中国 「一帯一路フォーラム」

北京で「一帯一路フォーラム」が開催されました。G7で首脳が参加したのはイタリアだけだったものの、ロシア・トルコ・ASEAN諸国を中心に29ヶ国の指導者が参加、約130ヶ国が代表団を派遣し、国連事務総長世界銀行総裁も名を連ねた。アメリカも直前に代表団派遣を決定し、日本からは二階俊博幹事長等が参加した。

「一帯一路フォーラム」は今年、中国が最重要視する外交イベントと位置付けられていて、成功が義務付けられていた国際会議であったと言える。開幕直前に北朝鮮がミサイルを発射・しかも約30分間飛行したということで、メンツは潰され・報道は希釈されるハプニングがあったが、全体としては万事順調・中国の報道は一帯一路一色であり、習近平国家主席指導力が如何なく発揮されたことを国民に示すことが出来た。第19回共産党大会に向けて、素晴らしいスタートダッシュである。

 

そして個人的に2点、大袈裟に言うと衝撃を受けた。

 

1. はじめに、「中国はもはや先進国である」ということである。

細かい定義を無視することを条件に、先進国を大国もしくは地域覇権国と言い換えても良い。
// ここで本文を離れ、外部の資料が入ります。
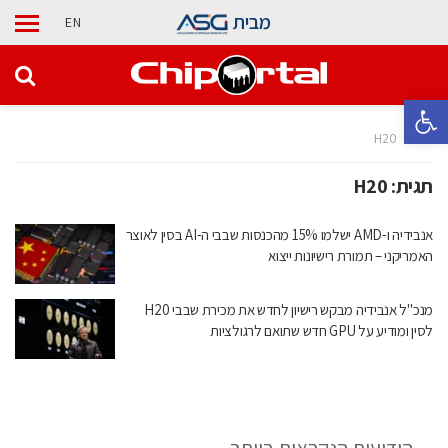
מבית
EN
פתח סרגל נגישות
בית
H20
תגית:
H20
אנבידיה ו-AMD ישלמו 15% מהכנסות שבבי ה-AI בסין לאוצר
האמריקני – תמורת רישיונות ייצוא
מנכ"ל אנבידיה מבקש רישיון לחדש את מכירת שבבי H20
לסין ומודיע על GPU חדש שתואם לרגולציות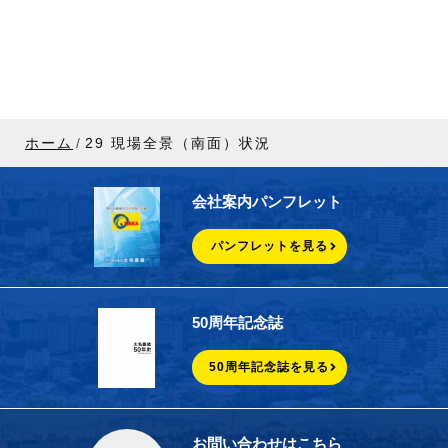
ホーム
29 現場全景（南面）状況
会社案内パンフレット
パンフレットを見る
50周年記念誌
50周年記念誌を見る
お問い合わせはこちら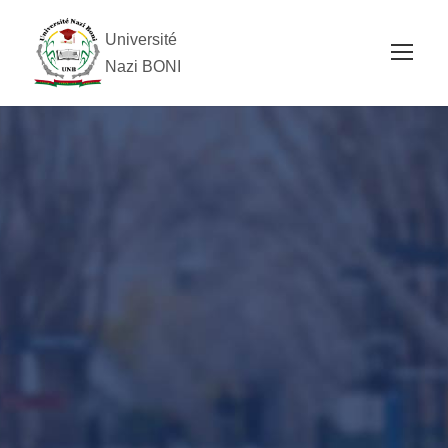
Université
Nazi BONI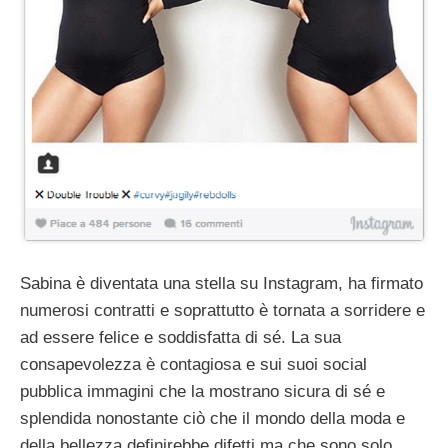
Sabina è diventata una stella su Instagram, ha firmato
numerosi contratti e soprattutto è tornata a sorridere e
ad essere felice e soddisfatta di sé. La sua
consapevolezza è contagiosa e sui suoi social
pubblica immagini che la mostrano sicura di sé e
splendida nonostante ciò che il mondo della moda e
della bellezza definirebbe difetti ma che sono solo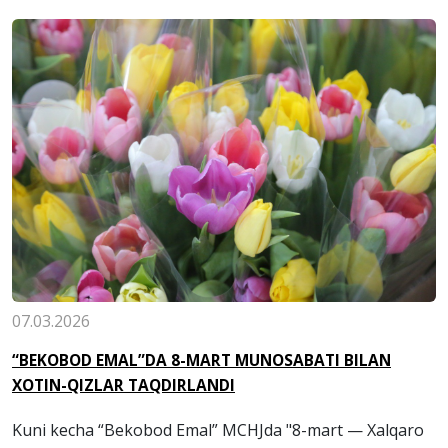
07.03.2026
“BEKOBOD EMAL”DA 8-MART MUNOSABATI BILAN
XOTIN-QIZLAR TAQDIRLANDI
Kuni kecha “Bekobod Emal” MCHJda "8-mart — Xalqaro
もちろん、農村(国内)を鑑みれば、中国は一部発展途上国のレベルに留まる。しかし、これほどの国際会議をどのくらいの国々が主催できるかということを考えてほしい。日本やドイツでも難しいのではないか。ADBは影響力を減少させ、AIIBが勢いを増してきている。2010年に中国は世界GDP2位になった。そして今や、毎年の政府活動報告は、オーストラリアのメディアに自国の政治・経済よりも大切であると言わしめるまで重要性を帯びている。世界の成長の数十パーセントを中国が牽引しているという事実は数年前から明らかであった。

しかし、昨年G20を成功裏に終えたとはいえ、中国自身が枠組みを作り・主催する国際会議の成功という結果は、誇張を承知で言うと、パワーシフトの始まりとも解釈できる。これまでS. ストレンジの言う「構造的パワー」という意味ではアメリカが世界を牛耳ってきた。しかし、そこに今中国が加わろうとしている。国際秩序は新たなステージを迎えているのかもしれない; 良し悪しはともかく、アメリカ1強から本格的にG2へと移行する転換期なのかもしれない。

 

2. 上記と関連する事柄として、アメリカと日本がAIIBに参画するシグナルを送り始めたという事である。

アメリカはTPPから離脱を宣言し、100日計画の途中経過と成果を発表→「一帯一路フォーラム」に代表団を派遣することを決定した。従来のD. トランプの公約とは何だったのかという変貌ぶりで、AIIBに参加することも厭わない方針のように見える。

そして、日本でもAIIBに対する姿勢に変化が見られるようになってきた。二階さんは従来からAIIBに参加しても良いと言う立場であったが、少なくとも政府は慎重な立場を崩していなかった。もちろん今でも、"慎重"であると言えるのであるが、「条件が整えば」という言葉に込められてるニュアンスから、参加のハードルを下げたコメントが最近発信源から報じられているのである。

例えば、安倍首相はCNBC・BSジャパンのインタビューで「疑問点が解消されれば前向きに考える」と述べた。林芳正農水相は「今まではガバナンスが効いている・検討すべき」と発言している。事例が多数あるわけではないが、方針を転換させる空気が醸し出されている。今まで解釈次第ではあるが、安倍政権は中国を封じ込める外交を行ってきた; 安保ダイヤモンド構想やTRIMは一種の中国包囲網でもあった。しかし、もしAIIBに参画するとなれば、これらの外交方針は一部軌道修正が図られたと判断しなければならない、そういった意味で衝撃なのである。

 

・まとめー日中関係の今後の行方は?

二階幹事長は中国でかなりの好待遇を受けていたように感じました。「一帯一路フォーラム」閉幕後とはいえ、習近平国家主席との会談をセッティングされた。また中国の報道では、二階幹事長の中国訪問がかなりフォーカスされている; 公式的には彼は副首相級であり、日本では控えめな報道がなされているのと対照的である。安倍首相及び官邸は内政の諸事情を考慮に入れなければならない訳で、むやみに妥協したようなイメージを持たれるのはマイナスイメージである。そういった意味で報道が多少抑えめになるのは仕方ないと思うが、地味に阿吽の呼吸が出来ているのではないか?というのも気になるポイントだ。楊潔篪国務委員の訪日とその後の動向次第では日中関係も大きな転換期となるのかもしれない。今年ー日中共同声明45周年であり、来年ー日中平和友好条約40周年を迎える。つまり、安易な結論を出すならば"融和"が予想されるが、そう首尾よく事が運ばない諸条件を併せ持つのが日中関係であるとも言える。